Sabato di tensione. Sale l’allerta per l’arrivo di Nordio e Piantedosi
Si annuncia un sabato ad alta tensione per Bologna, in vista dell’approdo in città dei ministri Carlo Nordio e Matteo Piantedosi. I titolari del Viminale e di via Arenula saranno domani alle 10 all’Hotel Savoia Regency — scelto al posto della centralissima piazza XX settembre, inizialmente teatro dell’evento — per una manifestazione organizzata dai gruppi parlamentari di Fratelli d’Italia, dal titolo ’Non c’è sicurezza senza giustizia’. Sul palco saliranno anche i due capigruppo Galeazzo Bignami e Lucio Malan. Si parlerà di referendum, e delle ragioni per votare ’sì’ alla riforma del governo. La tensione, di diceva, è palpabile. E si temono contestazioni antagoniste.
Andiamo con ordine. La polemica è scoppiata alcuni giorni fa, quando il segretario Pd di Bologna Enrico Di Stasi ha ’spoilerato’ l’evento di FdI con i ministri, inizialmente previsto in piazza XX settembre. I meloniani sono insorti, ponendo la questione delle modalità con cui i dem erano venuti a conoscenza dell’evento e accusandoli di gettare acqua sul fuoco: "A Bologna è in corso una chiamata alle armi". FdI si è addirittura rivolta alla Procura per denunciare la fuga di notizie, la quale comunque ha consigliato i meloniani di spostarsi all’Hotel Savoia Regency, in zona Pilastro, giudicato meno vulnerabile dal punto di vista delle contestazioni.
Al momento l’unica iniziativa di sinistra resa nota è la conferenza stampa indetta domani alle 11.30 da Potere al Popolo, al grido di ’No al referendum, No alle svolte autoritarie, No alla guerra sociale, No a riarmo e guerra’. Presidio che, però, ha già ricevuto il supporto dei collettivi: Cambiarerotta e Osa, sui loro canali social, hanno annunciato l’adesione all’iniziativa.

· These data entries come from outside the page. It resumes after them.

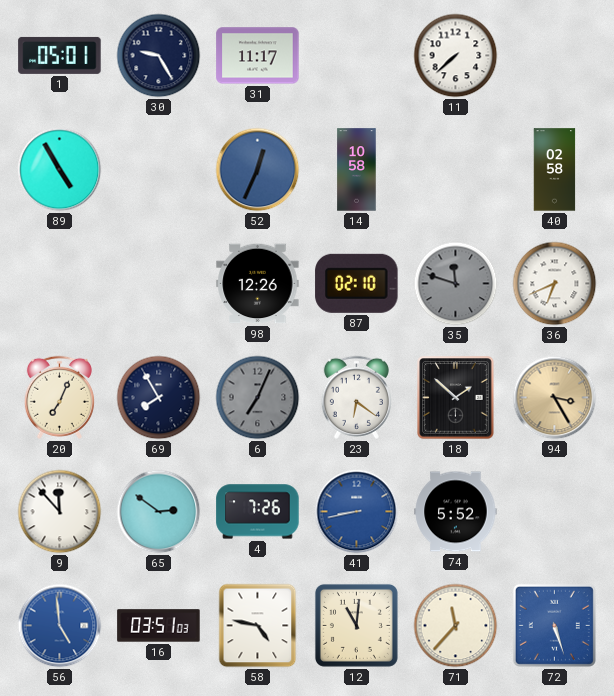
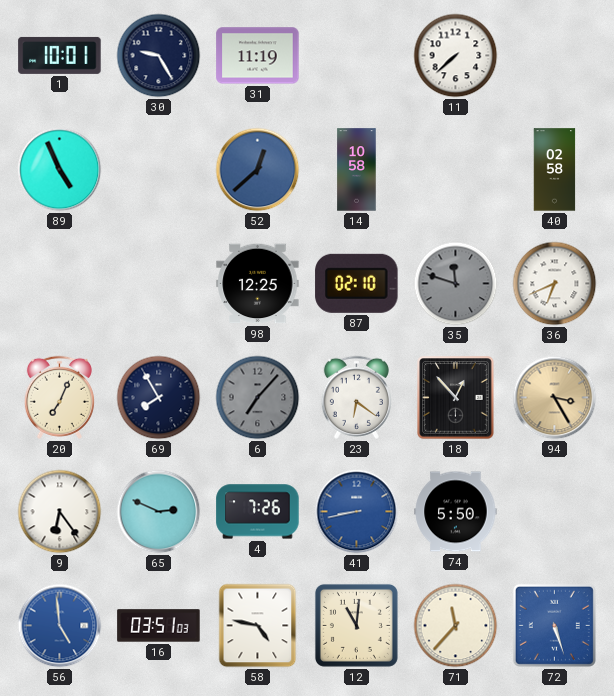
1: 05:01 -> 10:01
31: 11:17 -> 11:19
89: 4:55 -> 4:56
52: 12:34 -> 12:38
98: 12:26 -> 12:25
6: 7:04 -> 7:07
18: 1:52 -> 12:53
9: 11:53 -> 6:24
65: 2:51 -> 2:49
74: 5:52 -> 5:50
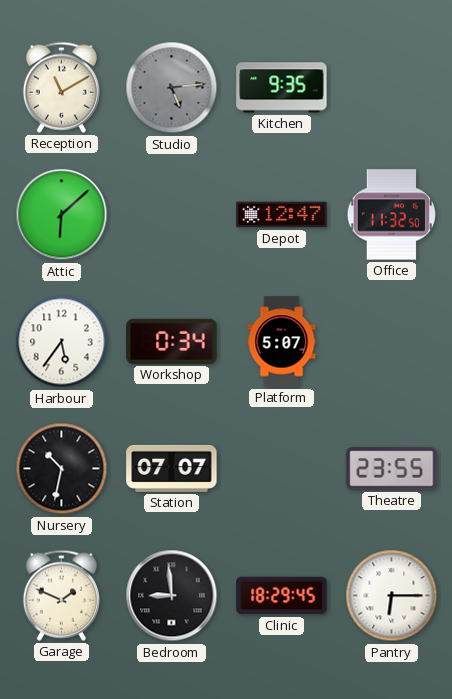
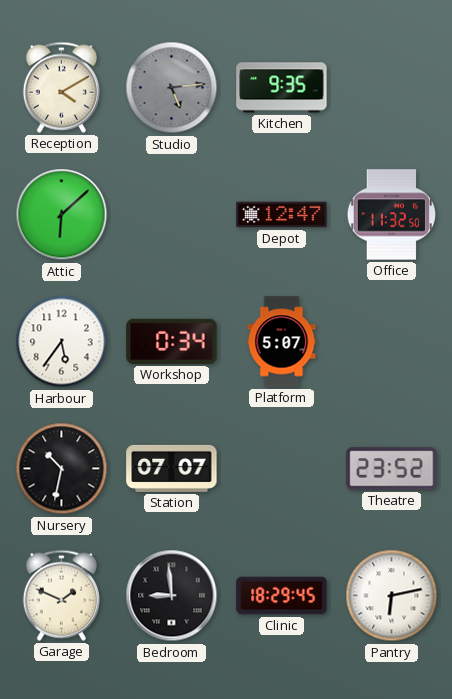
Reception: 11:10 -> 4:10
Theatre: 23:55 -> 23:52
Pantry: 6:15 -> 6:13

Tanto è bastato per fare arrabbiare l’eurodeputato di FdI Stefano Cavedagna: "Un picchetto politico in pieno stile antagonista, con il chiaro obiettivo di ostacolare la libertà di espressione", tuona.
Tutta la settimana, del resto, è stata costellata di polemiche, innescate dall’apertura del presidente della Regione, Michele de Pascale, alla possibilità di realizzare un Cpr in un luogo da definire dell’Emilia-Romagna. La mossa, ad alcuni osservatori, è apparsa un assist al ministro Piantedosi, che ha poi comunicato la volontà di aprire un Cpr a Bologna, ipotesi che ha mandato su tutte le furie sia il sindaco Lepore sia gli esponenti della sinistra in Regione e a Palazzo d’Accursio.
Non è escluso che la conferenza di domattina sia accompagnata dalle proteste, anche se, al momento, non ci sono manifestazioni convocate se non, appunto, la conferenza stampa di Potere al Popolo, che ancora non è chiaro se potrà tenersi di fronte all’albergo dove saranno presenti Nordio e Piantedosi. Fra i centri sociali e i principali collettivi di studenti sono in programma numerose assemblee.